-- Directions --
With pictures excluded, output exactly the lines that run from the first line of the data below through the line containing "met meerdere mensen".
● ● ● ● ● ● ●
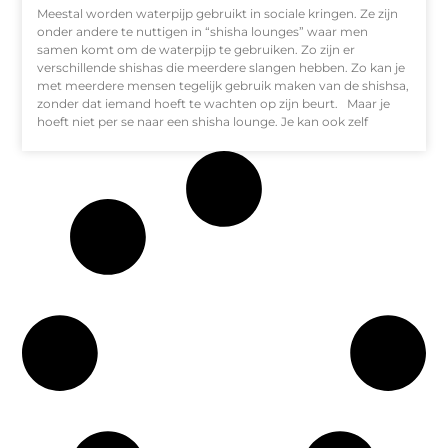
Meestal worden waterpijp gebruikt in sociale kringen. Ze zijn
onder andere te nuttigen in “shisha lounges” waar men
samen komt om de waterpijp te gebruiken. Zo zijn er
verschillende shishas die meerdere slangen hebben. Zo kan je
met meerdere mensen tegelijk gebruik maken van de shishsa,
zonder dat iemand hoeft te wachten op zijn beurt. Maar je
hoeft niet per se naar een shisha lounge. Je kan ook zelf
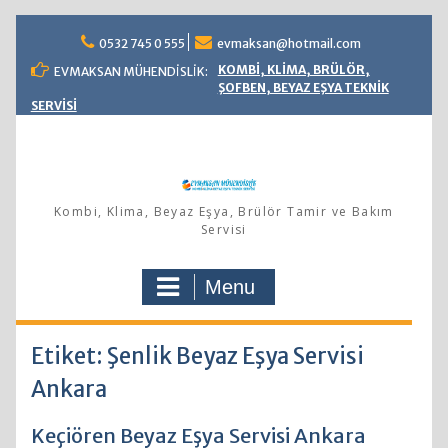
Skip
0532 745 0 555
evmaksan@hotmail.com
to
content
KOMBİ, KLİMA, BRÜLÖR,
EVMAKSAN MÜHENDİSLİK:
ŞOFBEN, BEYAZ EŞYA TEKNİK
SERVİSİ
Kombi, Klima, Beyaz Eşya, Brülör Tamir ve Bakım
Servisi
Menu
Etiket: Şenlik Beyaz Eşya Servisi
Ankara
Keçiören Beyaz Eşya Servisi Ankara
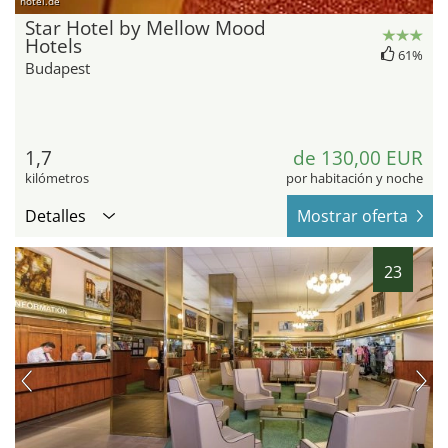
hotel.de
Star Hotel by Mellow Mood
Hotels
61%
Budapest
1,7
de 130,00 EUR
kilómetros
por habitación y noche
Detalles
Mostrar oferta
23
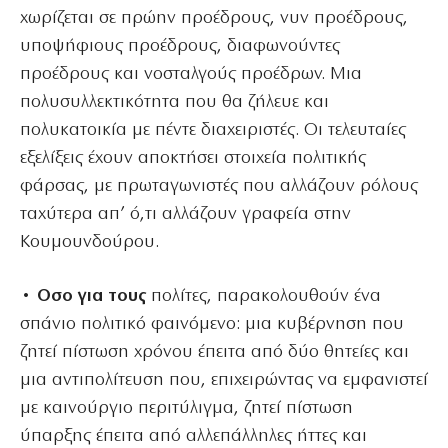
χωρίζεται σε πρώην προέδρους, νυν προέδρους,
υποψήφιους προέδρους, διαφωνούντες
προέδρους και νοσταλγούς προέδρων. Μια
πολυσυλλεκτικότητα που θα ζήλευε και
πολυκατοικία με πέντε διαχειριστές. Οι τελευταίες
εξελίξεις έχουν αποκτήσει στοιχεία πολιτικής
φάρσας, με πρωταγωνιστές που αλλάζουν ρόλους
ταχύτερα απ’ ό,τι αλλάζουν γραφεία στην
Κουμουνδούρου.
• Οσο για τους
πολίτες, παρακολουθούν ένα
σπάνιο πολιτικό φαινόμενο: μια κυβέρνηση που
ζητεί πίστωση χρόνου έπειτα από δύο θητείες και
μια αντιπολίτευση που, επιχειρώντας να εμφανιστεί
με καινούργιο περιτύλιγμα, ζητεί πίστωση
ύπαρξης έπειτα από αλλεπάλληλες ήττες και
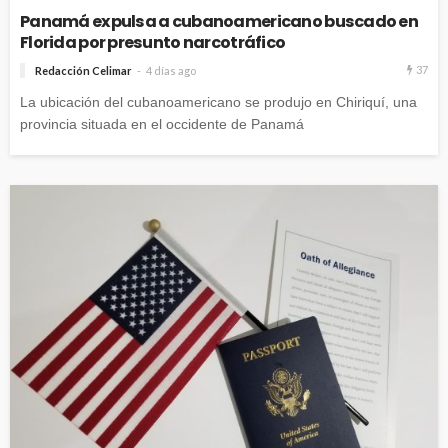
Panamá expulsa a cubanoamericano buscado en
Florida por presunto narcotráfico
37
Redacción Celimar
4 días ago
La ubicación del cubanoamericano se produjo en Chiriquí, una
provincia situada en el occidente de Panamá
● ● ● ● ● ● ●
-- Answer section --
Meestal worden waterpijp gebruikt in sociale kringen. Ze zijn
onder andere te nuttigen in “shisha lounges” waar men
samen komt om de waterpijp te gebruiken. Zo zijn er
verschillende shishas die meerdere slangen hebben. Zo kan je
met meerdere mensen tegelijk gebruik maken van de shishsa,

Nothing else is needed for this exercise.